When Hutchinson’s letter was discussed in Parliament, such sycophants presented it as proof of Hutchinson’s moderation, humility and repentance. First to speak on the colonel’s behalf was Roger Palmer – whose new wife, Barbara Villiers, was Charles’s primary mistress at the time – and Heneage Finch, MP for Canterbury. Their testimonies opened a floodgate of support in Hutchinson’s favour, ‘and,’ recalled his wife, ‘there was not at that day any man that received a more general testimony of love and good esteem of all parties than he did.’31 He was ‘cleared by vote’.
Hutchinson was informed that he was safe from the threats of capital punishment or imprisonment. His penalty was merely to be dismissed from public office for ever, including his seat in Parliament. A levy would also need to be paid. Hutchinson wrote such an emotive letter (the Commons recorded that it was one of ‘signal repentance’32), in gratitude for this generosity, that he was then informed that there would be no fines or confiscations against his property either. It was an outcome beyond anything that he could reasonably have hoped for. Aware that names were still being added to and removed from the Act of Indemnity, Hutchinson lay low, staying out of sight from those who were making these life or death decisions. Eager for tangible proof of his sympathetic treatment, he sent a letter to the Commons requesting they write to ‘confirm that favour and mercy’33 granted him.
It was as well that he did. As more and more documents were unearthed by Parliament’s clerks, so the number of men held responsible for the killing of the King increased. Records appeared detailing the members of the various committees that were involved in the intricacies of the King’s trial: the sourcing of chairs, the selection of cushions, the formalities of the procedure. Hutchinson had been pardoned as a reluctant, obscure, bit player in it all: that was how he had presented himself. ‘But as soon as they had passed their votes for his absolute discharge,’ Lucy Hutchinson wrote, ‘he was found not to have been one day away from the trial.’34 The question was, what could be done to bring this willing and attentive regicide to justice, now that he had been pardoned? There was a precedent for overturning such decisions, after all.
Adrian Scroope was one of nineteen regicides to surrender to the royal proclamation of 4 June 1660, confident that by doing so he would be assured of his life. The cavalry colonel was allowed to present his defence, after which he had quickly been released on parole, having been fined a year’s income from his estate.

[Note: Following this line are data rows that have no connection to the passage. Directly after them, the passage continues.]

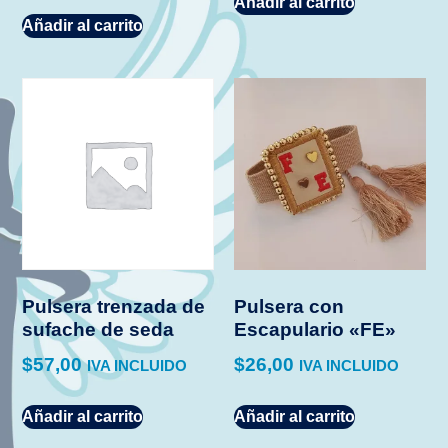
Añadir al carrito
Añadir al carrito
Pulsera trenzada de
Pulsera con
sufache de seda
Escapulario «FE»
$
57,00
$
26,00
IVA INCLUIDO
IVA INCLUIDO
Añadir al carrito
Añadir al carrito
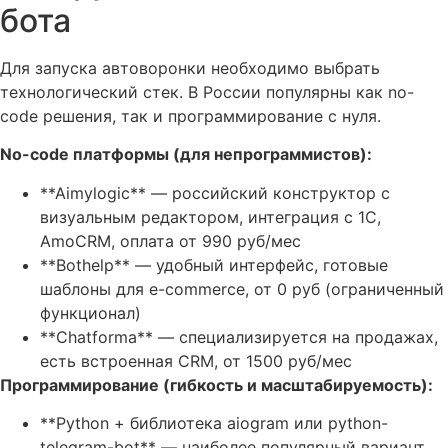
бота
Для запуска автоворонки необходимо выбрать
технологический стек. В России популярны как no-
code решения, так и программирование с нуля.
No-code платформы (для непрограммистов):
**Aimylogic** — российский конструктор с
визуальным редактором, интеграция с 1С,
AmoCRM, оплата от 990 руб/мес
**Bothelp** — удобный интерфейс, готовые
шаблоны для e-commerce, от 0 руб (ограниченный
функционал)
**Chatforma** — специализируется на продажах,
есть встроенная CRM, от 1500 руб/мес
Программирование (гибкость и масштабируемость):
**Python + библиотека aiogram или python-
telegram-bot** — наиболее популярный вариант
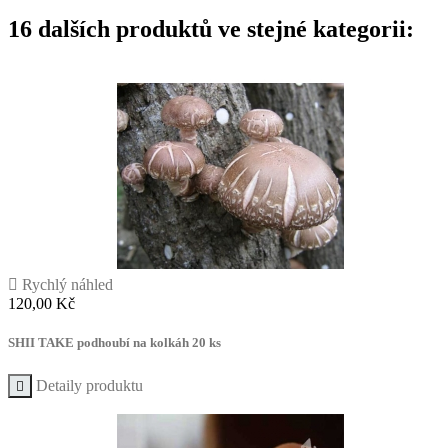
16 dalších produktů ve stejné kategorii:

Rychlý náhled
Cena
120,00 Kč
SHII TAKE podhoubí na kolkáh 20 ks
Detaily produktu

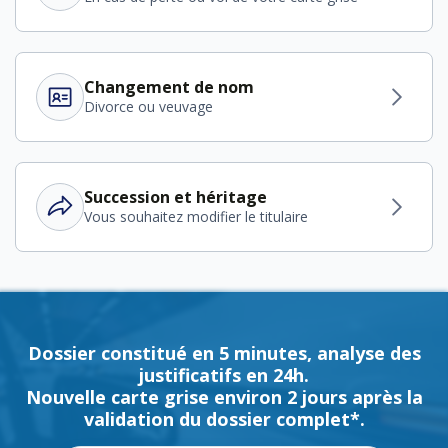
Changement de nom
Divorce ou veuvage
Succession et héritage
Vous souhaitez modifier le titulaire
Dossier constitué en 5 minutes, analyse des
justificatifs en 24h.
Nouvelle carte grise environ 2 jours après la
validation du dossier complet*.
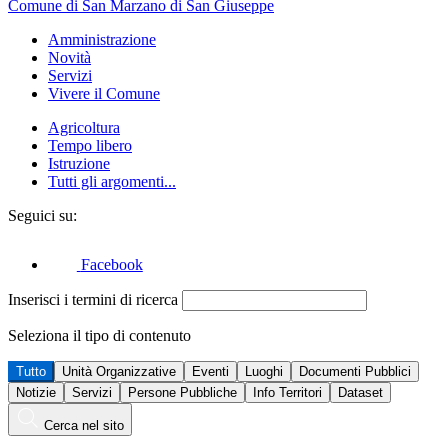
Comune di San Marzano di San Giuseppe
Amministrazione
Novità
Servizi
Vivere il Comune
Agricoltura
Tempo libero
Istruzione
Tutti gli argomenti...
Seguici su:
Facebook
Inserisci i termini di ricerca
Seleziona il tipo di contenuto
Tutto
Unità Organizzative
Eventi
Luoghi
Documenti Pubblici
Notizie
Servizi
Persone Pubbliche
Info Territori
Dataset
Cerca nel sito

However, the House of Lords refused to agree to his pardon. On 20 July the Upper House sent a message to the Commons: ‘They desire,’ it was announced in the chamber, ‘that this House will be pleased to send the instrument under the Hands and Seals of those Persons who gave Judgment against the King; and what other Evidences you have, to inform their Lordships touching that Matter.’35
The Lords had decided to arrest all regicides. With regard to Scroope, they wanted him named specifically as excepted from pardon, as they had learnt of a conversation between him and Major General Browne. This had taken place earlier in the summer, outside the Chamber of the Speaker of the House of Commons. Scroope had introduced himself to Browne. Realising that he was talking to a regicide, Browne said, ‘What a sad case have we brought this Kingdom unto?’ Scroope asked him why he said that. ‘You see,’ continued Browne, ‘how it is ruined now the King is murdered.’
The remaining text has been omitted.